Verifier Concepts & Architecture
This document provides a conceptual introduction to the SIROS ID Verifier, explaining key concepts, components, and deployment models. For hands-on configuration, see Verifying Credentials.
What is a Credential Verifier?
A credential verifier is a service that validates digital credentials presented by users and extracts verified claims for your applications. The verifier acts as a bridge between user wallets and your existing identity infrastructure, enabling privacy-preserving authentication based on verifiable credentials.
The verifier:
- Requests specific credentials and claims from user wallets
- Validates cryptographic signatures and issuer trust
- Checks revocation status and credential expiration
- Extracts claims and maps them to standard OIDC tokens
- Integrates with existing IAM systems (Keycloak, Okta, etc.)
Core Concepts
Credential Presentation
A credential presentation is the process where a user shares verified claims from their wallet with a relying party. Unlike traditional authentication where users prove who they are, credential presentation proves specific attributes about the user.
Selective Disclosure
Selective disclosure allows users to share only the specific claims needed for a transaction, not the entire credential. This is a fundamental privacy feature of modern credential systems.

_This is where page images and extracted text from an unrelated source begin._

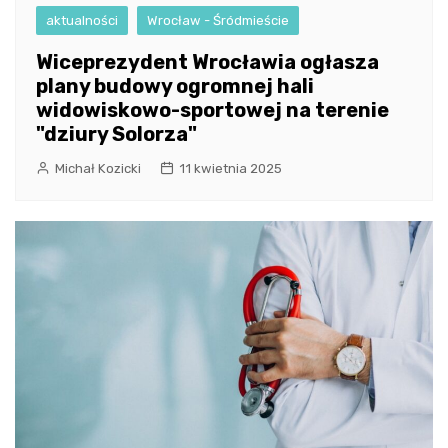
aktualności
Wrocław - Śródmieście
Wiceprezydent Wrocławia ogłasza
plany budowy ogromnej hali
widowiskowo-sportowej na terenie
"dziury Solorza"
Michał Kozicki
11 kwietnia 2025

| Scenario | Traditional Auth | Selective Disclosure |
|---|---|---|
| Age verification | Show full ID | Share only "over_18: true" |
| Name verification | Share full profile | Share only "given_name" |
| Nationality check | Share passport | Share only "nationality" |
Presentation Requests
A presentation request specifies what credentials and claims the verifier needs. It can be defined using:
- OIDC Scopes – Simple mapping (
openid profile pid) - DCQL Queries – Fine-grained control over credential types and claims
# DCQL Query Example
credentials:
- id: identity_credential
format: vc+sd-jwt
meta:
vct_values:
- urn:eudi:pid:arf-1.8:1
claims:
- path: ["given_name"]
- path: ["family_name"]
- path: ["birth_date"]
Trust Verification
The verifier doesn't blindly accept credentials—it validates them against a trust framework to ensure they come from authorized issuers.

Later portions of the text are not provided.